Tuesday, November 25, 2014

So this is why crying is good



      A couple of weeks ago, I took Emma to get her ears pieced.   She was nervous but determined to do it.  She sat on the seat and I watched as emotions crossed her face - excitement, hesitation, fear and determination. Almost, almost, she said she didn't want to do it.  But then, she chased it away.  I watched as the lady shot a hole in my daughter's ear.  I watched as Emma screwed her face up for the anticipated pain that never came.  Her shock as she said, "It didn't hurt!" and her pleased joy at seeing the flowery studs in her ears.
     And I cried.
     I went with Sam on a field trip to the zoo.  As we walked around looking at the animals and I knew where I was going, I was reminded that the last time I had been here was for Sam's birthday - the week before Jarrad fell 16 feet and severed his spinal cord.
      And I didn't cry.
     I could feel it.  I could feel the panic and the water building but I didn't.  It might seem like a small victory but considering all the times when I couldn't stop crying and desperately wanted to, I think that this is huge.
     We recently received our preliminary house plans for the home that we hope to build someday.  You know, that far off mythical time when we can have a house that we can grow old in?  That place that I am building up in my head as paradise?  That place that might never exist when I am at one of my darkest moments?  Now, I have something that I can hold in my hands.  It is tangible.  It is beautiful (not perfect - yet).  It makes it seem so scarily real.
     And I cried.
     Do you know that there are 3 different kinds of tears?  And that emotional tears are made up of different chemicals than reflex tears which are the kind of tears that protect your eyes from smoke?  The more I learn about the body - even in my bits and pieces research- the more I am amazed at its intricacy.

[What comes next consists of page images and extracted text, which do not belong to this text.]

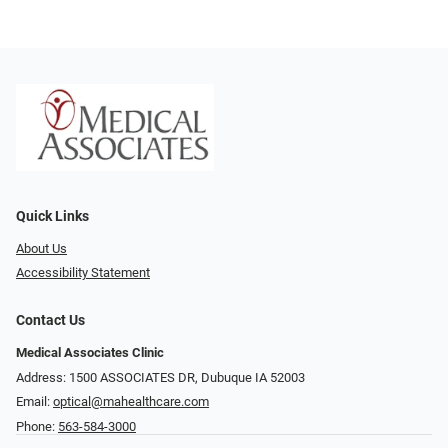
Quick Links
About Us
Accessibility Statement
Contact Us
Medical Associates Clinic
Address: 1500 ASSOCIATES DR, Dubuque IA 52003
Email:
optical@mahealthcare.com
Phone:
563-584-3000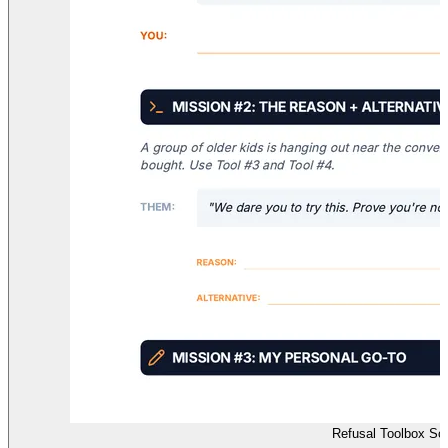
Refusal Toolbox Sc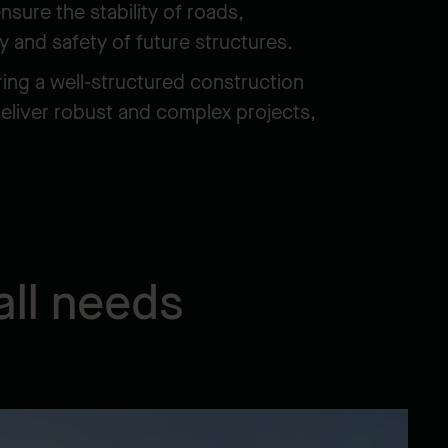
sure the stability of roads,
y and safety of future structures.
ring a well-structured construction
deliver robust and complex projects,
all needs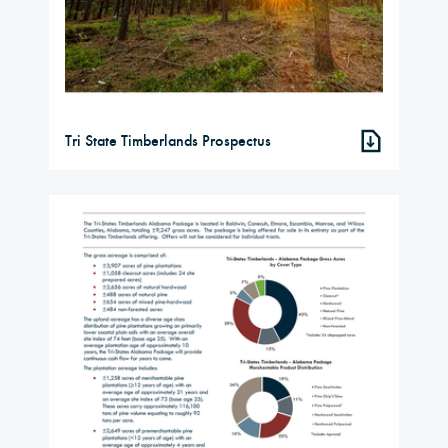
Tri State Timberlands Prospectus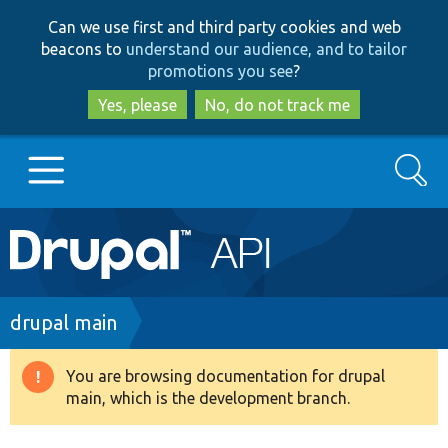
Skip
Skip
Can we use first and third party cookies and web
to
to
beacons to
understand our audience, and to tailor
main
search
promotions you see
?
content
Yes, please
No, do not track me
Search
Main
Go to Drupal.org
navigation
Drupal 7
Breadcrumb
drupal main
Drupal 8+
You are browsing documentation for drupal
Warning
main, which is the development branch.
message
Other projects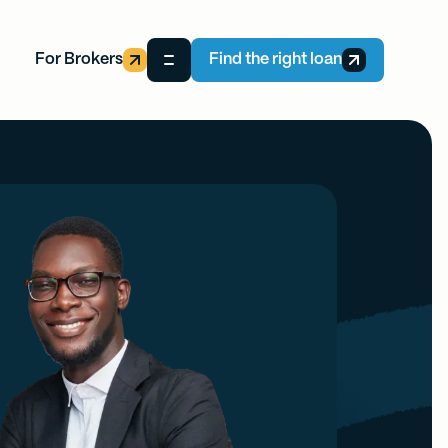
For Brokers
Find the right loan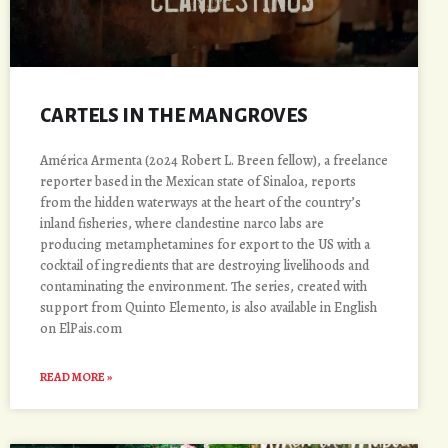
CARTELS IN THE MANGROVES
América Armenta (2024 Robert L. Breen fellow), a freelance
reporter based in the Mexican state of Sinaloa, reports
from the hidden waterways at the heart of the country’s
inland fisheries, where clandestine narco labs are
producing metamphetamines for export to the US with a
cocktail of ingredients that are destroying livelihoods and
contaminating the environment. The series, created with
support from Quinto Elemento, is also available in English
on ElPais.com
READ MORE »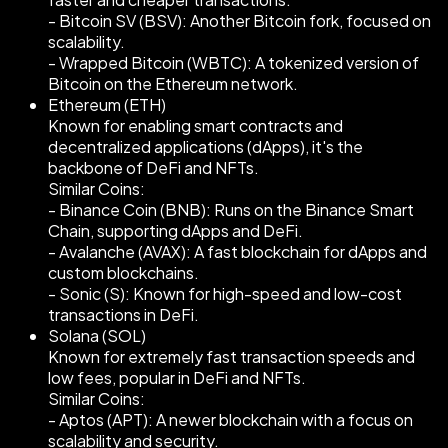
- Bitcoin SV (BSV): Another Bitcoin fork, focused on
scalability.
- Wrapped Bitcoin (WBTC): A tokenized version of
Bitcoin on the Ethereum network.
Ethereum (ETH)
Known for enabling smart contracts and
decentralized applications (dApps), it's the
backbone of DeFi and NFTs.
Similar Coins:
- Binance Coin (BNB): Runs on the Binance Smart
Chain, supporting dApps and DeFi.
- Avalanche (AVAX): A fast blockchain for dApps and
custom blockchains.
- Sonic (S): Known for high-speed and low-cost
transactions in DeFi.
Solana (SOL)
Known for extremely fast transaction speeds and
low fees, popular in DeFi and NFTs.
Similar Coins:
- Aptos (APT): A newer blockchain with a focus on
scalability and security.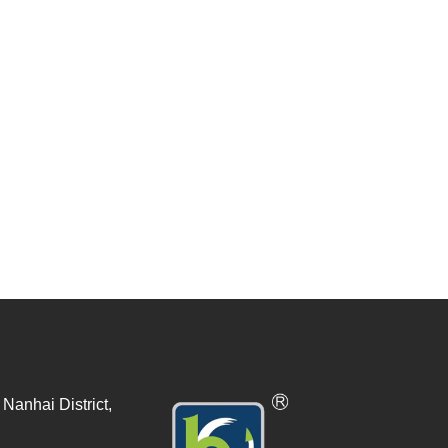
Nanhai District,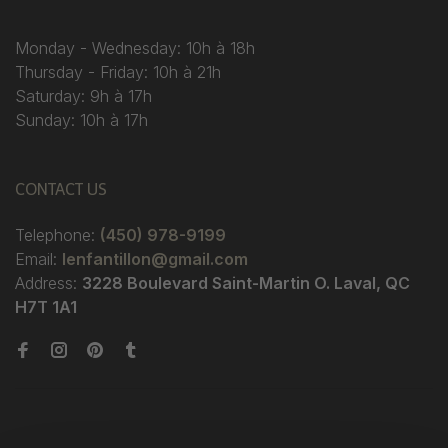
Monday - Wednesday: 10h à 18h
Thursday - Friday: 10h à 21h
Saturday: 9h à 17h
Sunday: 10h à 17h
CONTACT US
Telephone:
(450) 978-9199
Email:
lenfantillon@gmail.com
Address:
3228 Boulevard Saint-Martin O. Laval, QC
H7T 1A1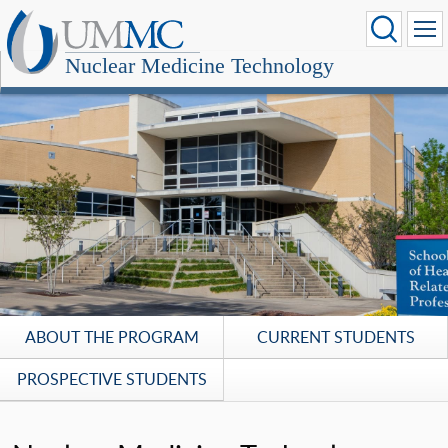
Nuclear Medicine Technology
ABOUT THE PROGRAM
CURRENT STUDENTS
PROSPECTIVE STUDENTS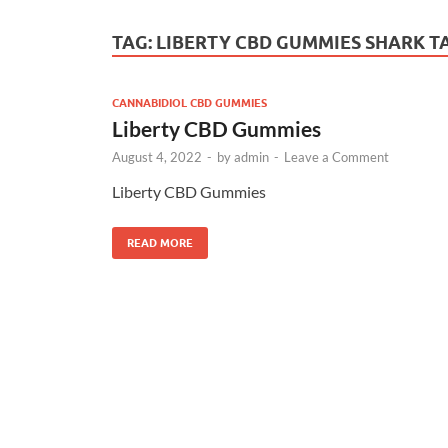
TAG:
LIBERTY CBD GUMMIES SHARK T
CANNABIDIOL CBD GUMMIES
Liberty CBD Gummies
August 4, 2022
-
by
admin
-
Leave a Comment
Liberty CBD Gummies
READ MORE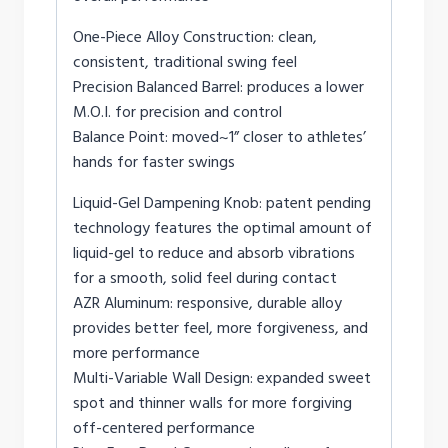
One-Piece Alloy Construction: clean,
consistent, traditional swing feel
Precision Balanced Barrel: produces a lower
M.O.I. for precision and control
Balance Point: moved~1” closer to athletes’
hands for faster swings
Liquid-Gel Dampening Knob: patent pending
technology features the optimal amount of
liquid-gel to reduce and absorb vibrations
for a smooth, solid feel during contact
AZR Aluminum: responsive, durable alloy
provides better feel, more forgiveness, and
more performance
Multi-Variable Wall Design: expanded sweet
spot and thinner walls for more forgiving
off-centered performance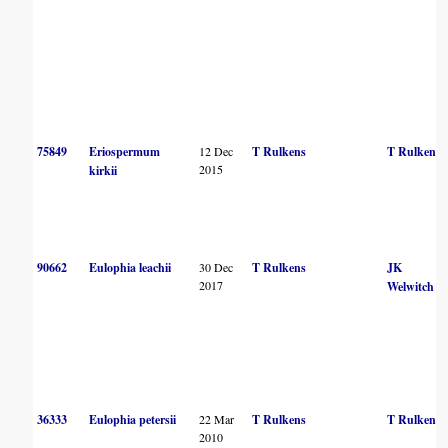
75849
Eriospermum
12 Dec
T Rulkens
T Rulkens
2015
kirkii
90662
Eulophia leachii
30 Dec
T Rulkens
JK
2017
Welwitch
36333
Eulophia petersii
22 Mar
T Rulkens
T Rulkens
2010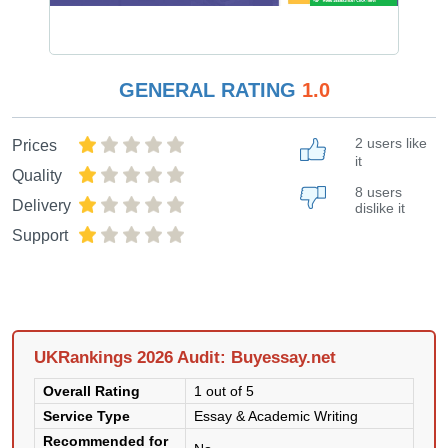
GENERAL RATING
1.0
2 users like
Prices
it
Quality
8 users
Delivery
dislike it
Support
UKRankings 2026 Audit: Buyessay.net
Overall Rating
1 out of 5
Service Type
Essay & Academic Writing
Recommended for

    As adults, we tend to loose that sense of awe about life.  Maybe that is why we have kids - so that we can experience it again.  Where I work, I get to watch teenagers - good kids - be clueless and innocent and it is refreshing.  I see my own kids laugh and giggle in awe over things that no longer have power to enchant me on their own.  So when I get my own bit of wow on my own, it is pretty cool -like finding out about tears.
      And sometimes, it makes me cry.